In that ongoing standup monologue in his mind, Bob is self-aware enough and honest enough to know what those assaults did to him. “You know the best part of being scared, turned on, confused, guilty, self-loathing, and in lust all at the same time?” asks that wry voice in his mind, at the very moment he’s making Ann feel the same way. “It screws up your relationships for the rest of your life.”
While Gwen has been busy recreating the past, Bob has been doing much the same thing: incessantly reenacting the shattering dynamic of abuse and exploitation that was visited on him when he was too young to understand. He was brought up going to church, he reflects, but the only Holy Trinity he’s familiar with is “pleasure, confusion, and humiliation all at the same time.”

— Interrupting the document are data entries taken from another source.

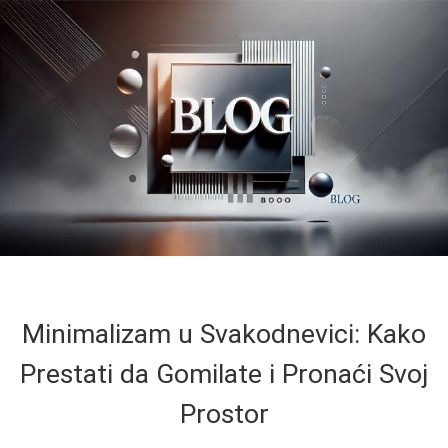
Minimalizam u Svakodnevici: Kako
Prestati da Gomilate i Pronaći Svoj
Prostor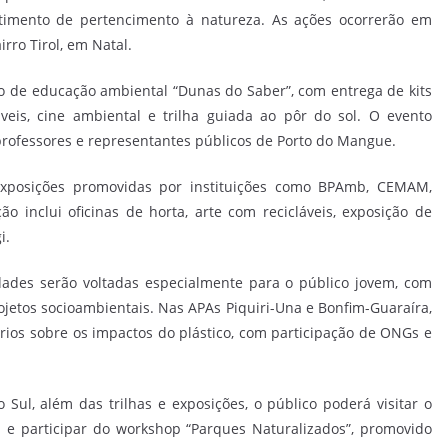
ntimento de pertencimento à natureza. As ações ocorrerão em
irro Tirol, em Natal.
o de educação ambiental “Dunas do Saber”, com entrega de kits
áveis, cine ambiental e trilha guiada ao pôr do sol. O evento
 professores e representantes públicos de Porto do Mangue.
e exposições promovidas por instituições como BPAmb, CEMAM,
inclui oficinas de horta, arte com recicláveis, exposição de
i.
ades serão voltadas especialmente para o público jovem, com
ojetos socioambientais. Nas APAs Piquiri-Una e Bonfim-Guaraíra,
ários sobre os impactos do plástico, com participação de ONGs e
ul, além das trilhas e exposições, o público poderá visitar o
a e participar do workshop “Parques Naturalizados”, promovido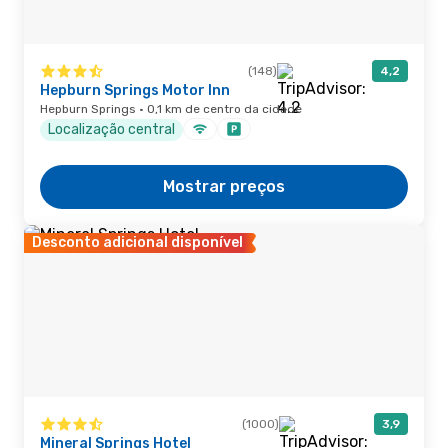
(148)
4,2
Hepburn Springs Motor Inn
Hepburn Springs · 0,1 km de centro da cidade
Localização central
Mostrar preços
Desconto adicional disponível
(1000)
3,9
Mineral Springs Hotel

When the rug was pulled out from under that boy when he was only 13 years old, when he was preyed upon and no one cared enough to protect him, Bob was left floundering, with one insatiable need: “Tell me I’m good enough.” Good enough to be loved, to be taken care of, to rest, to just be. The tragedy of Bob Fosse was that however good he was at what he did—and he was very, very, very good—he never felt good enough. We’re left with that bleak knowledge as Bob walks away from the microphone in his mind, and the lights fade out on the percussive beep of a heart monitor.